Some encodings can be layered with a second stage bitstream compression. We support gzip and brotli (br) mainly because that is what browsers (and hence Neuroglancer) automatically support. It is possible in the future to add support for e.g. zstd but Neuroglancer would have to have a codec for it. Note that brotli is not supported for sharded data currently (Neuroglancer only has a gzip decompression JS module).

EM Images

Generally grayscale 8 or 16 bit electron or light microscopy images.

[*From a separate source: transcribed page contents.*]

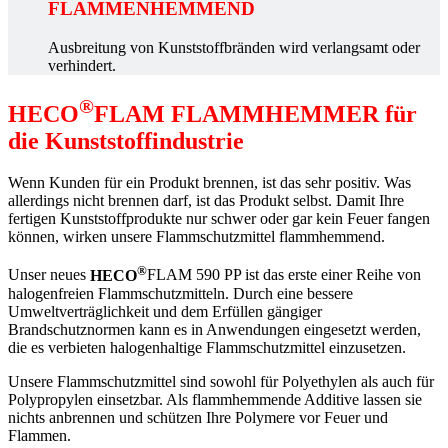
FLAMMENHEMMEND
Ausbreitung von Kunststoffbränden wird verlangsamt oder
verhindert.
®
HECO
FLAM FLAMMHEMMER für
die Kunststoffindustrie
Wenn Kunden für ein Produkt brennen, ist das sehr positiv. Was
allerdings nicht brennen darf, ist das Produkt selbst. Damit Ihre
fertigen Kunststoffprodukte nur schwer oder gar kein Feuer fangen
können, wirken unsere Flammschutzmittel flammhemmend.
®
Unser neues
HECO
FLAM 590 PP ist das erste einer Reihe von
halogenfreien Flammschutzmitteln. Durch eine bessere
Umweltverträglichkeit und dem Erfüllen gängiger
Brandschutznormen kann es in Anwendungen eingesetzt werden,
die es verbieten halogenhaltige Flammschutzmittel einzusetzen.
Unsere Flammschutzmittel sind sowohl für Polyethylen als auch für
Polypropylen einsetzbar. Als flammhemmende Additive lassen sie
nichts anbrennen und schützen Ihre Polymere vor Feuer und
Flammen.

Choices: raw, raw+gzip, raw+br, png, jpeg, jxl

  • If you can tolerate lossy compression, jpeg will be very fast and gives good compression.
  • jxl (JPEG XL) gives good performance with both lossy and lossless options. It can generally compress about 2x as much as jpeg for similar quality. Lossless compression can be better than png and done faster. Results and performance can be tuned with quality and effort parameters. Not yet integrated into mainline Neuroglancer.
  • png is slow, but will give better lossless compression by about 25% compared with raw+gzip.
  • raw+gzip and raw+br have slightly different performance profiles but will give similar compression at the default settings.
  • raw means uncompressed. Very fast on SSD, not so much on remote networks. Untenable for large datasets.
  • jpeg does not support 16-bit images (it technically does, but requires special recompilation of the library so no).

Segmentation

These are usually uint32 or uint64 densely labeled data.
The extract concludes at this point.